The BRAF pseudogene functions as a competitive endogenous RNA and induces lymphoma in vivo
Lymphoma, Large B-Cell, Diffuse
Proto-Oncogene Proteins B-raf
Research over the past decade has suggested important roles for pseudogenes in physiology and disease. In vitro experiments demonstrated that pseudogenes contribute to cell transformation through several mechanisms. However, in vivo evidence for a causal role of pseudogenes in cancer development is lacking. Here, we report that mice engineered to overexpress either the full-length murine B-Raf pseudogene Braf-rs1 or its pseudo "CDS" or "3' UTR" develop an aggressive malignancy resembling human diffuse large B cell lymphoma.
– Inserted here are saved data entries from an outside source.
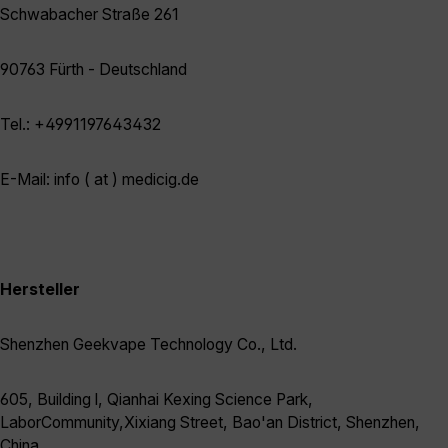
Schwabacher Straße 261
90763 Fürth - Deutschland
Tel.: +4991197643432
E-Mail: info ( at ) medicig.de
Hersteller
Shenzhen Geekvape Technology Co., Ltd.
605, Building l, Qianhai Kexing Science Park,
LaborCommunity,Xixiang Street, Bao'an District, Shenzhen,
China.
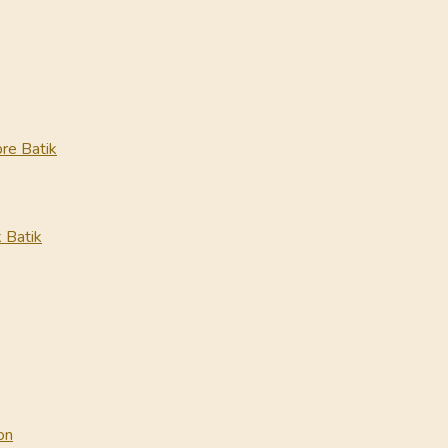
re Batik
 Batik
on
We show that Braf-rs1 and its human ortholog, BRAFP1, elicit their oncogenic activity, at least in part, as competitive endogenous RNAs (ceRNAs) that elevate BRAF expression and MAPK activation in vitro and in vivo. Notably, we find that transcriptional or genomic aberrations of BRAFP1 occur frequently in multiple human cancers, including B cell lymphomas. Our engineered mouse models demonstrate the oncogenic potential of pseudogenes and indicate that ceRNA-mediated microRNA sequestration may contribute to the development of cancer.